Mais j'en oublie la bienséance. Veuillez accepter toutes mes condoléances pour votre perte."
Il tend sa main droite qui reste en l'air un instant, puis il se reprend et dit :
"- Si nous allions dans le jardin pour bavarder un instant. Je crois que nous avons à parler."
Vous le suivez dans le jardin où le calme brise les bruits de la foule. Une hôtesse vient présenter un plateau. L'inconnu prend une coupe et la porte aux lèvres.
"- J'ai connu votre père lors de son premier séjour à Buenos Aires. J'étais alors un jeune avocat et je crois qu'il m'a alors retenu parce que je devais être le moins cher du fait de mon manque d'expérience. Heureusement par la suite j'ai su lui démontrer ma valeur et j'ai pu augmenter mes honoraires. Je suis resté son avocat jusqu'à sa mort. Pourtant ce n'est que lorsque nous avons ouvert son coffre-fort à la banque que nous avons appris votre existence. Ca a fait un choc à beaucoup de gens ici. Aucun de nous n'avait imaginé le passé de votre père." Il sipa à nouveau une gorgée de champagne et sa bouche fit un bruit aigu. "Enfin, vous voilà riche désormais ... Je crois savoir que vous n'avez pas de famille ? Non, bien entendu. Je veux dire, vous êtes trop jeune ... Peut-être avez-vous l'intention de vous installer à Buenos Aires ? Vous savez que votre père possédait plusieurs propriétés en Argentine, peut-être préférerez-vous l'air pur de la campagne ? On m'a dit que vous aviez quelques soucis de santé ..."
"- Qui sont ces gens qui m'ont amené ici ?" Interrogez-vous à la grande surprise de l'inconnu qui pensait peut-être que vous ne répondriez jamais.
"- Ils sont avec vous, m'a-t-on dit. Pourquoi ? Vous n'en êtes pas satisfait ? Je peux les faire renvoyer si vous le souhaitez."
"- Et vous ? Qui êtes-vous ?"
"- Maître Haslam. C'est moi qui vous ai écrit pour vous annoncer le décès de votre père. Je vous ai aussi envoyé les billets d'avion pour vous et vos servants. Vous ne vous rappelez pas ?"
"- Vous l'avez dit, Maître, je suis un être malade. La force de mes médicaments a parfois des effets indésirables. Voyez-vous, je n'ai par exemple aucun souvenir de mon père."
"- Ceci, mon ami, n'est guère surprenant. Vous étiez en Europe et lui, ici, en Argentine."

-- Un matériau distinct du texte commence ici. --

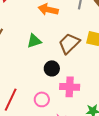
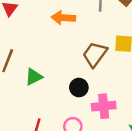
green triangle: (34, 41) -> (34, 77), moved

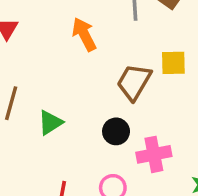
orange arrow: (63, 18) -> (84, 34), turned 65

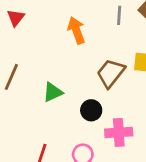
green triangle: (50, 122) -> (53, 92), moved

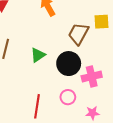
black circle: (91, 110) -> (69, 64), size x1.5

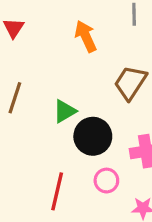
black circle: (69, 64) -> (93, 136), moved

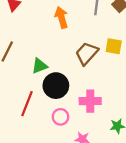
red line: (57, 191) -> (27, 104), moved

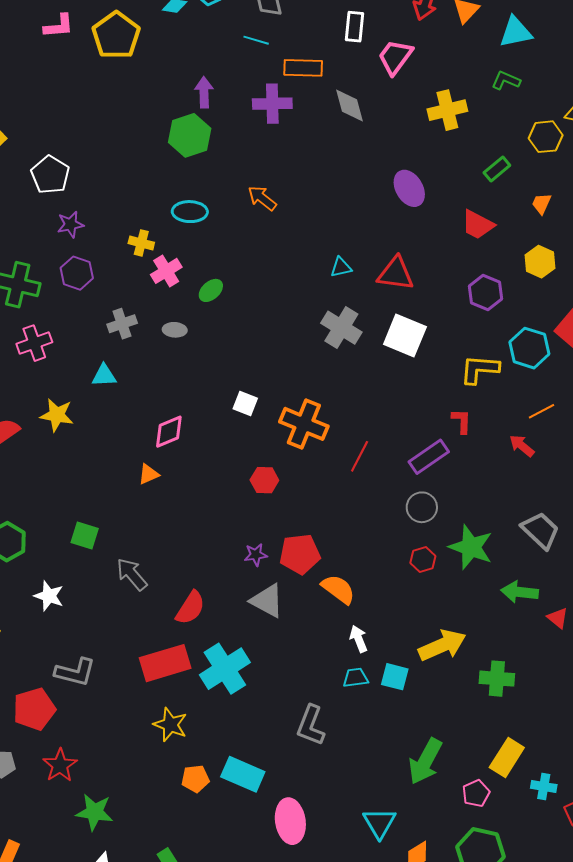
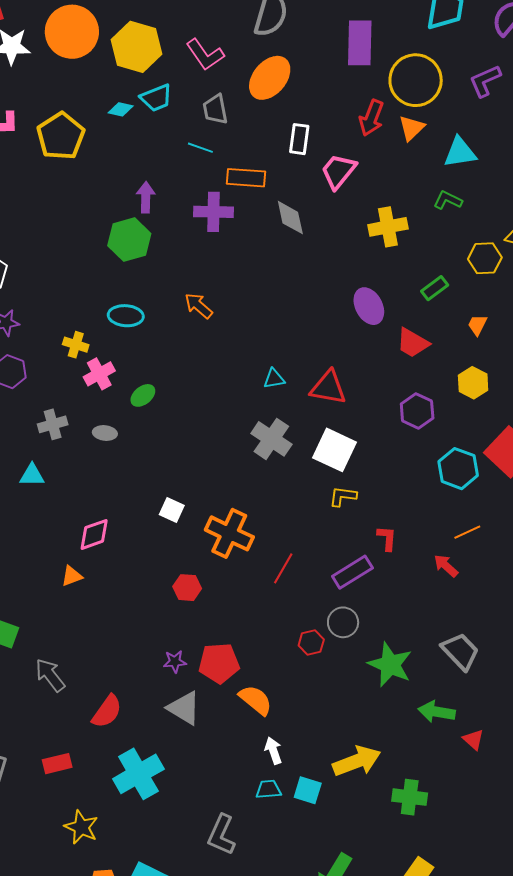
purple ellipse: (409, 188) -> (369, 306), moved
yellow L-shape: (480, 369) -> (343, 496), moved, size x0.7
red hexagon: (423, 560) -> (311, 643), moved
red rectangle: (165, 663) -> (57, 764), moved, size x0.6

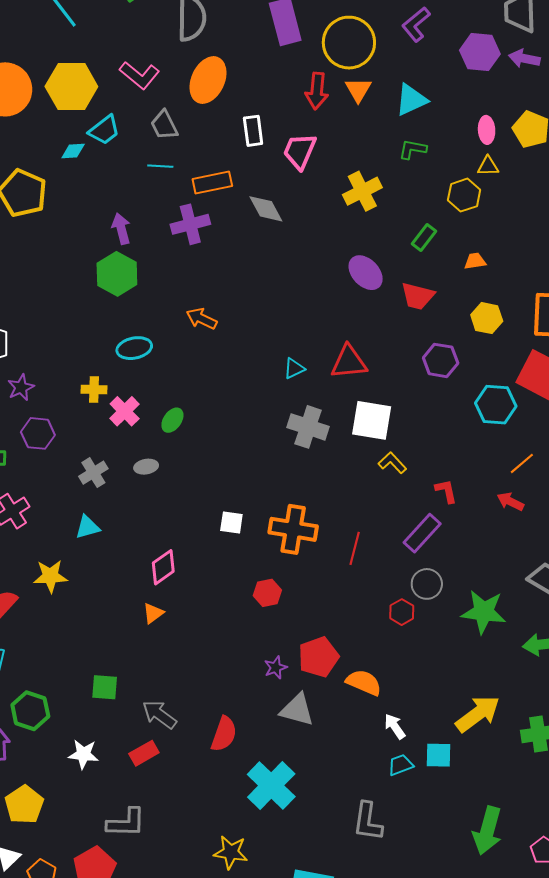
orange trapezoid: (477, 325) -> (475, 261), turned 70
yellow L-shape: (343, 496) -> (392, 463), turned 56
red rectangle: (57, 764) -> (144, 753), moved

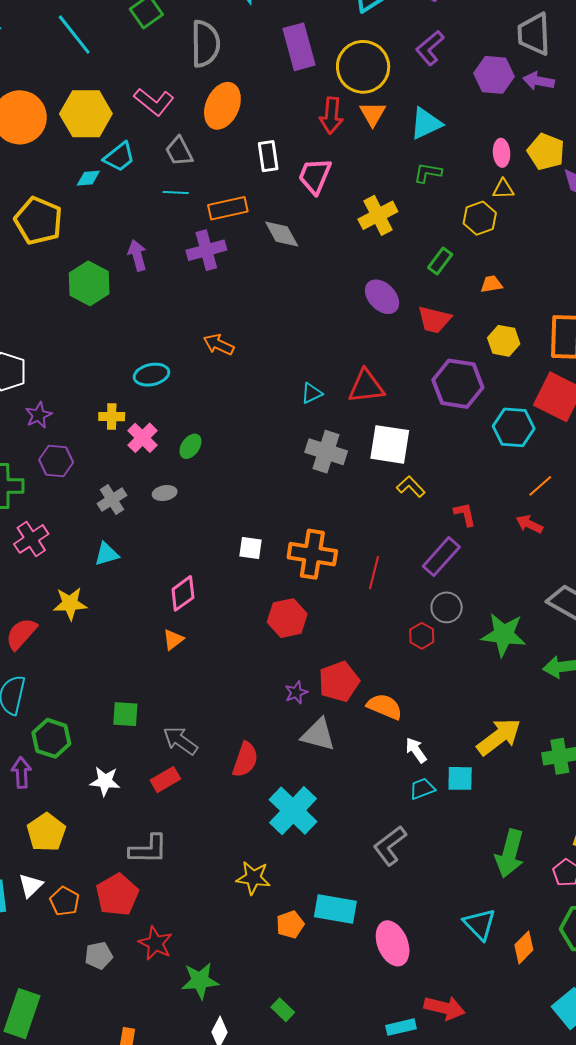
green hexagon: (117, 274) -> (89, 283), moved
purple hexagon: (441, 360) -> (458, 384), size x1.4
red hexagon: (267, 593) -> (287, 618), size x1.4
gray L-shape: (368, 821) -> (390, 846), turned 45

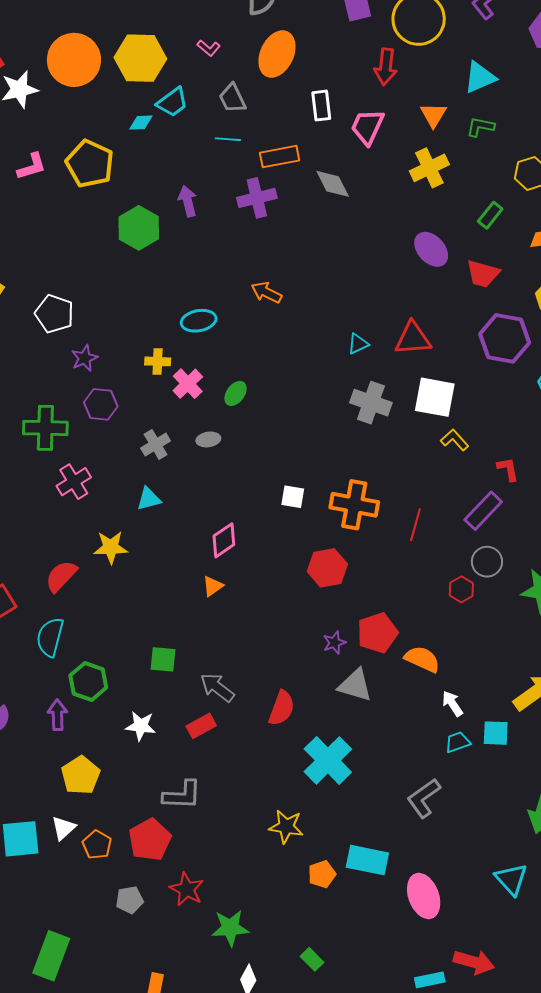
pink L-shape: (154, 102) -> (209, 48), size x0.6
orange triangle: (373, 114) -> (433, 115), moved

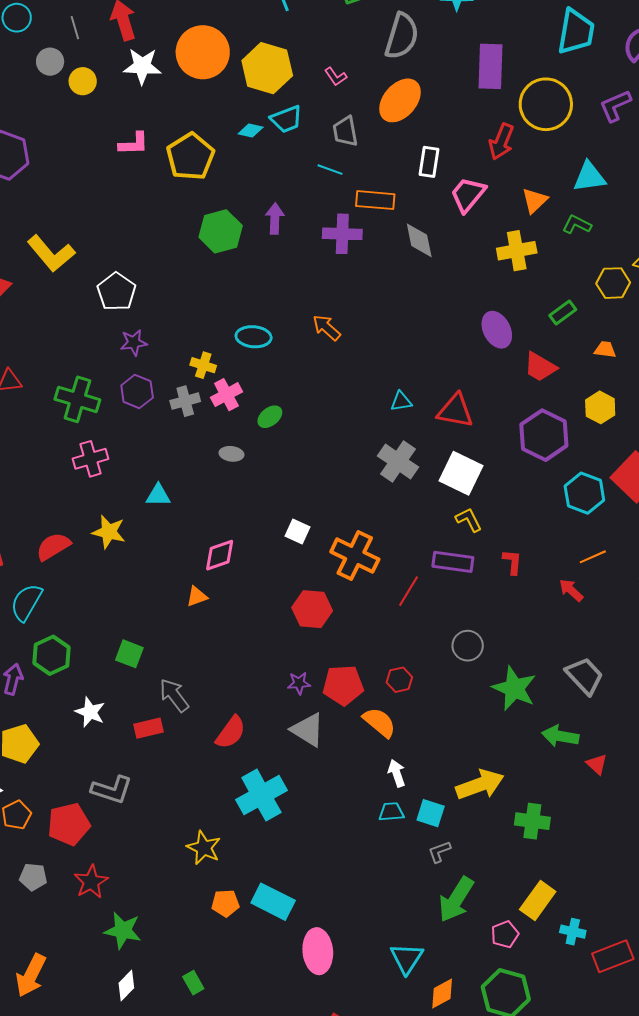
gray cross: (156, 444) -> (185, 401), moved
purple rectangle: (483, 511) -> (453, 562), moved, turned 39
red hexagon: (461, 589) -> (399, 680), moved
gray L-shape: (424, 798) -> (439, 852), moved, size x0.6

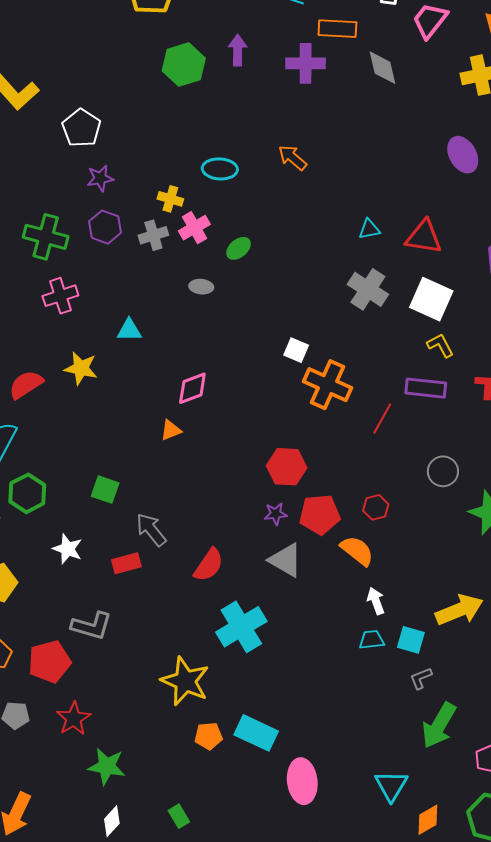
white square: (298, 532) -> (296, 350), moved
red hexagon: (312, 609) -> (287, 467), moved
yellow star: (204, 848) -> (185, 681), size x1.4

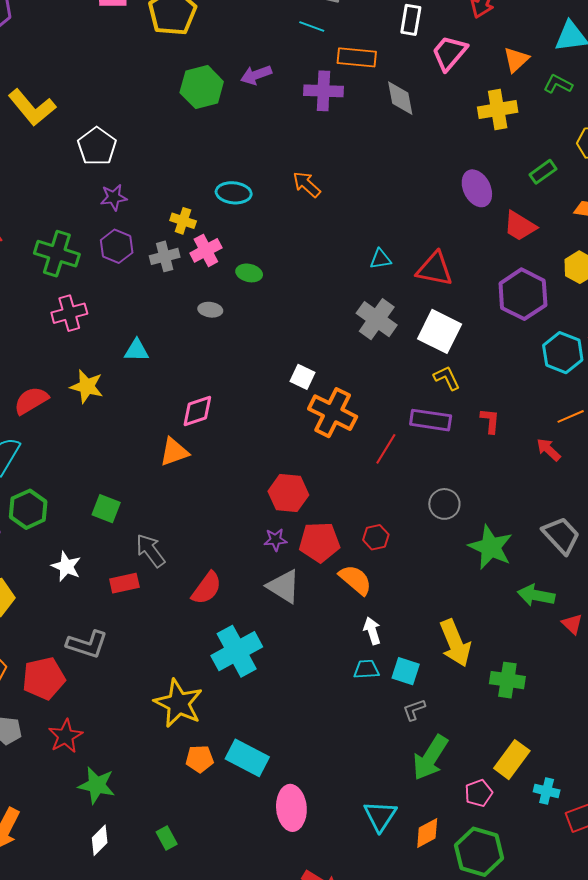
purple arrow: (238, 50) -> (256, 75), turned -112
green ellipse: (239, 248) -> (249, 273), turned 50
orange triangle: (171, 430) -> (174, 452), size x1.4
yellow arrow: (459, 610) -> (455, 643), turned 87
orange diamond: (428, 820) -> (427, 833), moved

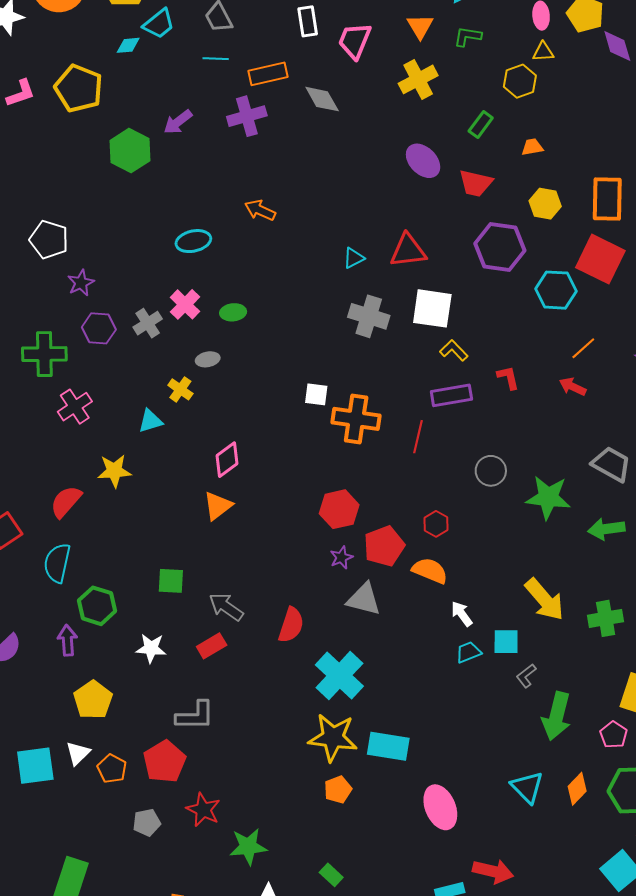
yellow cross: (183, 221) -> (180, 389), moved, turned 35
yellow star: (178, 703) -> (333, 738), moved
cyan rectangle: (247, 758) -> (388, 746), moved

Un homme lugubre et maigre s'avança avec respect jusqu'à vos côtés. Il s'adressa à Maître Haslam et dit :
"- Maître, toutes mes excuses, mais avec cette chaleur, il est maintenant plus que temps de procéder à la mise en terre. Souhaitez-vous que nous transportions le corps ?"
Maître Haslam s'excusa auprès de vous et une nouvelle fièvre agita les convives qui, comprenant que la fin du banquet s'annonçait, se pressèrent autour des serveurs pour les dévalisser de leurs derniers petits fours. Vous perdirent Maître Haslam dans la foule, alors que tant de questions vous brûlaient encore les lèvres.
La queue.
Mes valises étaient bouclées et j'étais prêt à partir. J'avais insisté auprès du Colonel à avoir un dernier moment seul avec Ariadne Moon-Tsun et il avait été assez généreux pour me l'accorder. J'avais l'intention de m'assurer qu'elle avait bien compris l'intérêt qu'elle avait à coopérer et peut-être aussi lui laisser mon numéro de portable au cas où.
Dans le couloir, sur ma route vers la cellule d'Ariadne, le Colonel vint à ma rencontre :
"- Tout va bien, Penn ? Vous est prêt pour rentrer chez vous ?"
"- Oui je vous remercie mon Colonel." Et un peu amer : "Je n'oublierai pas votre hospitalité."
"- Allons, ne vous en faites pas. Ah ! Vous serez certainement heureux d'apprendre que votre père a réussi à nous scanner ce dont nous avons besoin. Il a été suffisament aimable pour trouver lui-même les deux pages de trop et il nous les envoie en priorité. Allez, essayez de deviner où il a trouvé les deux pages manquantes ? Moi-même, j'ai la vanité de dire que j'y avais pensé. Alors un expert de Borges comme vous ..."
"- Ce sont les deux pages qui manquent entre le premier et le deuxième paragraphes du Jardin aux sentiers qui bifurquent, n'est-ce pas ?"
"- Alors vous aviez aussi deviné ?"
Je souris et dis :
"- Pour certaines raisons je connais ce conte pratiquement par coeur ..."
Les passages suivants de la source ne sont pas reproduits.